• **Task**
Reply with one number: the count of lines in the data that hold the string "плита".

• **Data shown**
::::::::::
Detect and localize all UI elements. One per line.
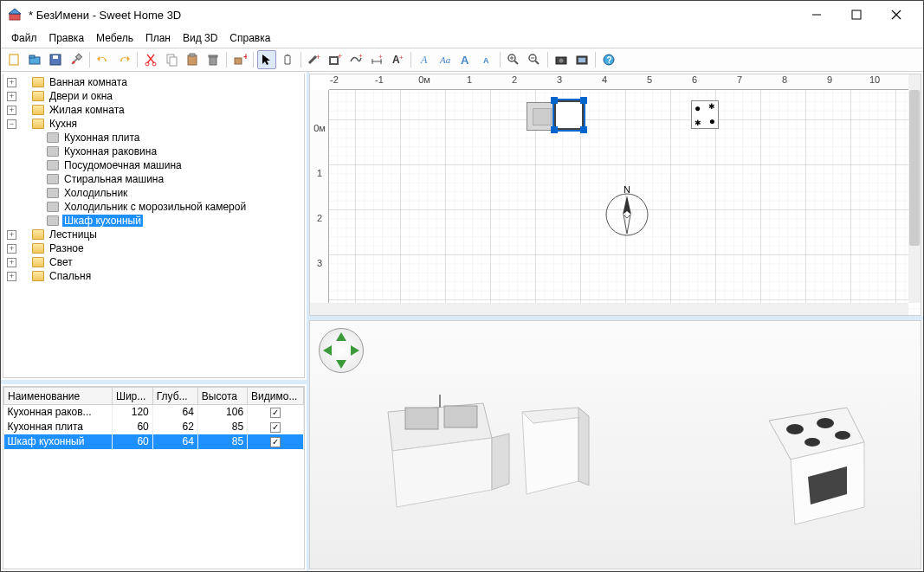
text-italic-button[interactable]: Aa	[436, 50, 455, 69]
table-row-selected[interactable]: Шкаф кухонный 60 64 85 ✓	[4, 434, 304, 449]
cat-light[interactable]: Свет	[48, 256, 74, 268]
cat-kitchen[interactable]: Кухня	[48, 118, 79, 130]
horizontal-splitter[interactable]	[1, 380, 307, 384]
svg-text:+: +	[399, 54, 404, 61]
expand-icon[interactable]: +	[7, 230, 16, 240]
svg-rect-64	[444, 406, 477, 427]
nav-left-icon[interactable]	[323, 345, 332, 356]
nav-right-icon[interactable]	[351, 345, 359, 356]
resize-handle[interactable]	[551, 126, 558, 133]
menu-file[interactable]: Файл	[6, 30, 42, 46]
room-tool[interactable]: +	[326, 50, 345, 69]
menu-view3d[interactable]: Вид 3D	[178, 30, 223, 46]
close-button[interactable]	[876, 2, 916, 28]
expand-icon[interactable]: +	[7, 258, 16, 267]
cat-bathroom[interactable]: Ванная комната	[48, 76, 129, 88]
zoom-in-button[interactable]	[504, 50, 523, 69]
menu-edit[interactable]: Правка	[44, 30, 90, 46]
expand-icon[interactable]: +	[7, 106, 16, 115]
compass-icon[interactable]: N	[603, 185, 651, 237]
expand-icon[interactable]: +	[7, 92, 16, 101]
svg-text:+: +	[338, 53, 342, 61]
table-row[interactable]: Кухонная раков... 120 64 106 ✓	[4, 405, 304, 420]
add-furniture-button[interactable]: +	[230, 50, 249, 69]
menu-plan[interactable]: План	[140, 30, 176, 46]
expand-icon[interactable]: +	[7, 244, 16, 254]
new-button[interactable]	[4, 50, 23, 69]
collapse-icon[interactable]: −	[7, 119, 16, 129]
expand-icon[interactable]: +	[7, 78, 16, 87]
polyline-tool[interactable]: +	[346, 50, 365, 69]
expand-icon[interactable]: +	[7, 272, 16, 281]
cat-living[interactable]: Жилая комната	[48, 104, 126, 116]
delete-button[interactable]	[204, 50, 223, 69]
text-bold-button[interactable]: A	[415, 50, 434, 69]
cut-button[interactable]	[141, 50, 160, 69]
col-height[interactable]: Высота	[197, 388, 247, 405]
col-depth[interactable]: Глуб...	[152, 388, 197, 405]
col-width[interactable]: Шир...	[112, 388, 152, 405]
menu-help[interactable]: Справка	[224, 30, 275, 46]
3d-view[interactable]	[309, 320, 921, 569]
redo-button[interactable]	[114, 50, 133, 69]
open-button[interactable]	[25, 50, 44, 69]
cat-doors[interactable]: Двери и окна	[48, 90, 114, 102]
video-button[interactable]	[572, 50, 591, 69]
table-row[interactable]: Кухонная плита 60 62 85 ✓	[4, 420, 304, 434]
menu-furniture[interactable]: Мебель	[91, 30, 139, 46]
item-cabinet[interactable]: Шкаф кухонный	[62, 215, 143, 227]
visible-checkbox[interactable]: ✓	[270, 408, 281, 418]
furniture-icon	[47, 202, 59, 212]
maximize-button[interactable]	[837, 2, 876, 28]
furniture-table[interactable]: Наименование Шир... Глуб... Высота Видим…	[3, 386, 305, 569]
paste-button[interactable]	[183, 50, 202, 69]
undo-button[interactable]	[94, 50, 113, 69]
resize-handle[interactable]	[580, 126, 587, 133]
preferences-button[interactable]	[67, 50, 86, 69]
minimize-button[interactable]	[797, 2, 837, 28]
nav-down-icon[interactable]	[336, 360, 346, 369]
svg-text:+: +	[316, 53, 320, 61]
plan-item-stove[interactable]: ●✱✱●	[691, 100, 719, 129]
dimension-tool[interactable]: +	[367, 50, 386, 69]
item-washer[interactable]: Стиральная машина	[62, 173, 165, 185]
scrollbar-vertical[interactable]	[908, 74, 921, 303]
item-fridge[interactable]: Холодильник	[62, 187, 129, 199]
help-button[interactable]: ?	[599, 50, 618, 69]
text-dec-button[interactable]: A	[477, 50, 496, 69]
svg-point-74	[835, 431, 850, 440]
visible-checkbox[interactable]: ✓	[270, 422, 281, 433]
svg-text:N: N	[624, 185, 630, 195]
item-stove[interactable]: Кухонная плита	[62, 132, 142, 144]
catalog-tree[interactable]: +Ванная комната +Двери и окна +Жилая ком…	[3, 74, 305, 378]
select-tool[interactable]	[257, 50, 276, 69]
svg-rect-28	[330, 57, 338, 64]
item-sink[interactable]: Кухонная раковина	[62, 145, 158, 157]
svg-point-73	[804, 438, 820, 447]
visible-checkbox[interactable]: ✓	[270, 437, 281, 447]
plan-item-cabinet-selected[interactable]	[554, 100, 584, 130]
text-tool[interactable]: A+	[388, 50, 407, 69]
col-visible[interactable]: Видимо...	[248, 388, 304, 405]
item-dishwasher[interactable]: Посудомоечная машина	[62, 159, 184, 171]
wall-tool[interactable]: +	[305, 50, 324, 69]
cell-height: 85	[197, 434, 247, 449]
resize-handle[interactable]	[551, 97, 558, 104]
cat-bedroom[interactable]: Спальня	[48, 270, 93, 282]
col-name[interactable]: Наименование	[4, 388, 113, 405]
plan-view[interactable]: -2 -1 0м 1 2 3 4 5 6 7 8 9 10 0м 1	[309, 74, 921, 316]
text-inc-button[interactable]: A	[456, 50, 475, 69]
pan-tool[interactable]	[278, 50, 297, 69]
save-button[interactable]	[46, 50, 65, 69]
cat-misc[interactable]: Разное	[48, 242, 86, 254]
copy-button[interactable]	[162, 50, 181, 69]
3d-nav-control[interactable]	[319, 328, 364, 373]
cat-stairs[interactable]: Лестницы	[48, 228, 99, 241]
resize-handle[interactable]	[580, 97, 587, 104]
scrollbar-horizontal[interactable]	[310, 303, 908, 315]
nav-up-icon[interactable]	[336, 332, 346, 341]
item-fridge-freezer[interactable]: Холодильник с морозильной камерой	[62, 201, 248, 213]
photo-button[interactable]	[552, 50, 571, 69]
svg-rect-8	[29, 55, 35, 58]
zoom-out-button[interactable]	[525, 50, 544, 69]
::::::::::
• **Response for this exercise**
2